LEWISBORO, N.Y. – The Lewisboro Town Board is considering amending the town’s sign ordinance in hopes of providing a better way to communicate with residents during power outages.
Using lessons learned from last year’s blackouts caused by Hurricane Irene and the October snowstorm, as well as the recent thunderstorm that cause more than half of Lewisboro to lose it power, the Goldens Bridge Fire Department has proposed placing an LED-lit sign in front of its firehouse that would relay emergency information to passers-by.
The signs would tell people the location of cooling or warming centers, and things such as the location and availability of dry ice, bottled water, and charging stations for cell phones and laptops.
The proposed signs, which may also be placed at the Vista and South Salem fire stations and the Lewisboro Volunteer Ambulance Corps headquarters, are larger than the sign ordinance currently allows.
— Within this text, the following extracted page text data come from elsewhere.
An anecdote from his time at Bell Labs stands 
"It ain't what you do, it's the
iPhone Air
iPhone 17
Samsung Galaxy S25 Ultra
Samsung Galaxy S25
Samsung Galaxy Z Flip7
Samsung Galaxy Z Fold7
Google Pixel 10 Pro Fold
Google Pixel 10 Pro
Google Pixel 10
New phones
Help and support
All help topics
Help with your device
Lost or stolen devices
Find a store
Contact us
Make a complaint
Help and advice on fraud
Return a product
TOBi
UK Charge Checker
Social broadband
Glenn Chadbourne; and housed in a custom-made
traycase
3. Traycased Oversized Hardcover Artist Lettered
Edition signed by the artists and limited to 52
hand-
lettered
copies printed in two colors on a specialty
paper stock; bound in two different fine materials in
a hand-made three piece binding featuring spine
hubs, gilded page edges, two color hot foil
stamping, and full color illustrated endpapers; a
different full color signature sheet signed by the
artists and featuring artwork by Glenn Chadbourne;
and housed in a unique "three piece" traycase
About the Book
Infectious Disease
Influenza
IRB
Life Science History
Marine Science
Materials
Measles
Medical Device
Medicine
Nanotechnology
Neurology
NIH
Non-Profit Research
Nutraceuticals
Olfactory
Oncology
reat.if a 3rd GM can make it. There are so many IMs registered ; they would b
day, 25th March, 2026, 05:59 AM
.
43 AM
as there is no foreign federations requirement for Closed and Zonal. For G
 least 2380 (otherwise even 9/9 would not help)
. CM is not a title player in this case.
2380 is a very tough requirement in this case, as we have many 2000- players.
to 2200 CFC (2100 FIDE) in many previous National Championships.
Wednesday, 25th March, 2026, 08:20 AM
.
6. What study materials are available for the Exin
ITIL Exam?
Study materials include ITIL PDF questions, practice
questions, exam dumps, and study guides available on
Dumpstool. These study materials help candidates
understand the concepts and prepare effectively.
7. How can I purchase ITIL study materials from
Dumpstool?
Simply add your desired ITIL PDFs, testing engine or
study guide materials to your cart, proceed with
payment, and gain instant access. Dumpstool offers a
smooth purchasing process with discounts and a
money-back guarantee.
They stand 7 feet 6 inches tall and 6 feet wide with a 4- by 6-foot display area.
“I have seen these signs, and I don’t feel that they are all that obtrusive,” Town Supervisor Peter Parsons said. “The firehouses have generators to make sure that they stay lit, and the info can be updated quickly. It would be a big step in improving communications.”
Parsons said the Goldens Bridge Fire Department already has money to purchase a sign and the Vista Fire Department has expressed an interest in buying one as well.
“I would encourage the others to follow suit,” he said.
Town officials said they struggled during the recent power outages to disseminate information. They provided updates to Internet news services and local radio stations, but noted that if residents don’t have power, many of them can’t access those media. The signs would circumvent that problem.
“This is something that would come in so handy,” said Deputy Supervisor Peter DeLucia. “It could tell people that this place or that place is open and where they can find dry ice and water.”
Town Board members said they would look at the possibility of adding signs to locations such as the Town House or Town Park.
However, Town Board member Frank Kelly said that the revised ordinance needs to be specific and spell out exactly the types of entities – primarily emergency services – that could display such signs.
“We want it to be specific. We don’t want some pharmacy to label itself an emergency medical station or something,” he said.
Board members will begin the process of drafting a revised sign ordinance that would allow for the increased size of these types of signs and specify who can display them. A public hearing on the proposal has been set for Aug. 13.